Ingolstadt
Der Künstler als Musiker und Mensch

09.05.2011 | Stand 03.12.2020, 2:51 Uhr

Konzentration auf beiden Seiten: Gebannt lauschten die Mitglieder des Schulorchesters am Reuchlin-Gymnasium dem Spiel von Vardan Mamikonian. Danach beantwortete der Pianist freimütig die Fragen nach seinem Leben als Künstler und Privatmensch. - Foto: Strisch

Ingolstadt (DK) Berührungsängste abbauen und junge Leute zur klassischen Musik "verführen" – dieses ehrgeizige Ziel verfolgt der Konzertverein. Gestern kam das Schulorchester des Reuchlin-Gymnasiums in den Genuss eines Gesprächskonzerts mit dem Pianisten Vardan Mamikonian.

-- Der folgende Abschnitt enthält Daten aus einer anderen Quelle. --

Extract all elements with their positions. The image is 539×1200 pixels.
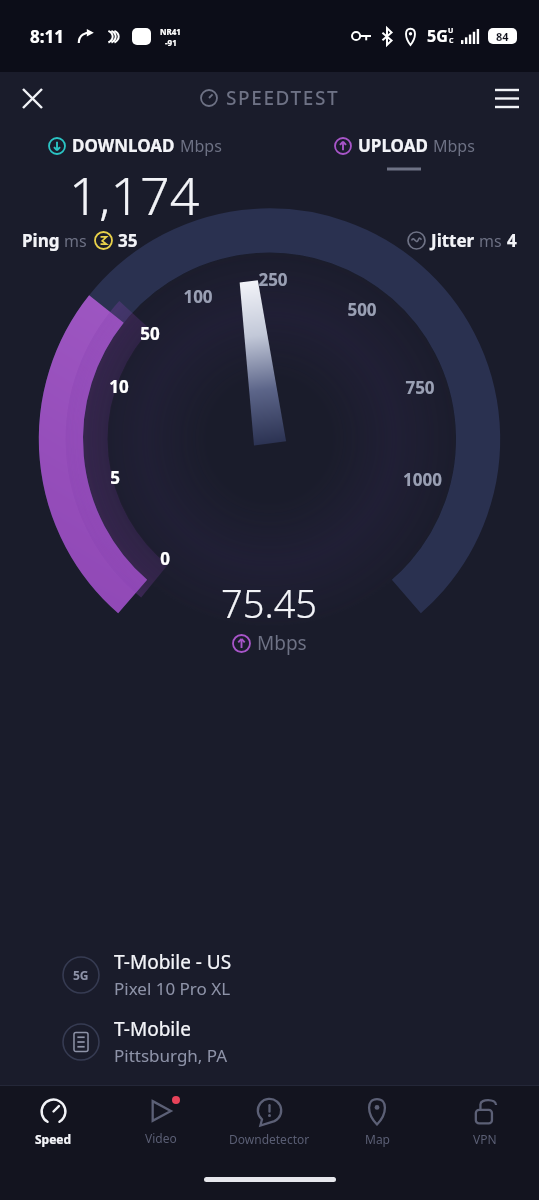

Beide hören gerne Bach. "Bei seiner Musik spielt mein 19 Monate alter Sohn besonders ruhig." Als der gebürtige Armenier Vardan Mamikonian die Frage nach seinem Lieblingskomponisten beantwortet, hat er die rund 25 Jugendlichen des Reuchlin-Orchesters, die sich im Musiksaal um den Steinway-Flügel versammelt haben, längst für sich gewonnen. Unter dem Titel "Das Klavier – ein Chamäleon" zeigte ihnen der Vierzigjährige mit einigen Stücken die Wandlungsfähigkeit und Ausdrucksmöglichkeiten des Instruments, erklärte die Musikstile und ging mit viel Humor auf die Fragen der Schüler ein.

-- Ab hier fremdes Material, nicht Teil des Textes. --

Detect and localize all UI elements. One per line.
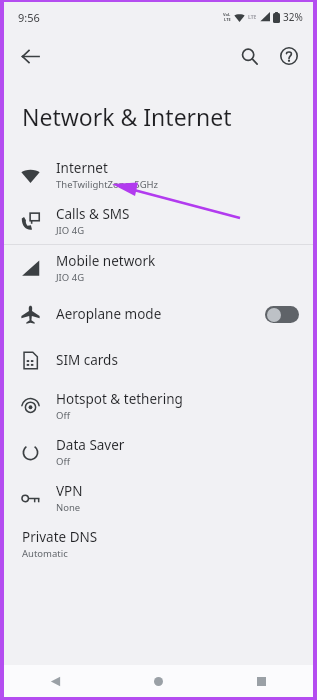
staticText: Aeroplane mode [56,305,162,323]
staticText: JIO 4G [56,271,85,284]
staticText: Mobile network [56,252,156,270]
button[interactable]: Mobile network [4,245,313,291]
button[interactable]: Hotspot & tethering [4,383,313,429]
staticText: 9:56 [18,10,40,25]
staticText: Automatic [22,547,68,560]
staticText: Off [56,409,70,422]
staticText: Off [56,455,70,468]
staticText: Private DNS [22,528,98,546]
button[interactable]: Back [10,36,50,76]
button[interactable]: Private DNS [4,521,313,567]
staticText: Calls & SMS [56,205,130,223]
button[interactable]: Calls & SMS [4,198,313,244]
button[interactable]: VPN [4,475,313,521]
button[interactable]: Recent apps [210,665,313,697]
staticText: JIO 4G [56,224,85,237]
staticText: Data Saver [56,436,125,454]
button[interactable]: Home [107,665,210,697]
staticText: TheTwilightZone_5GHz [56,178,159,191]
button[interactable]: Help [269,36,309,76]
staticText: 32% [283,10,303,24]
button[interactable]: Data Saver [4,429,313,475]
button[interactable]: Aeroplane mode toggle [265,306,299,323]
button[interactable]: Search [229,36,269,76]
staticText: VPN [56,482,83,500]
button[interactable]: Aeroplane mode [4,291,313,337]
staticText: None [56,501,81,514]
staticText: SIM cards [56,351,118,369]
button[interactable]: SIM cards [4,337,313,383]
staticText: Internet [56,159,108,177]
staticText: LTE [224,17,231,22]
staticText: Network & Internet [22,101,232,132]
staticText: VoL [223,12,231,17]
staticText: Hotspot & tethering [56,390,183,408]
button[interactable]: Back [4,665,107,697]
staticText: LTE [248,14,257,21]
button[interactable]: Internet [4,152,313,198]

Den Anfang macht Mamikonian, den Eva-Maria Atzerodt als "international anerkannten und gefeierten Pianisten" vorstellt, mit dem Italienischen Konzert für Cembalo von Johann Sebastian Bach. Hoch konzentriert spielt er die drei Sätze. Anschließend erarbeitet er gemeinsam mit seinen jungen Zuhörern, dass der Komponist in diesem Werk für ein Instrument Orchester-, Solo- und Tutti-Elemente vereint hat. Als Orchesterkonzert wurde es nie geschrieben.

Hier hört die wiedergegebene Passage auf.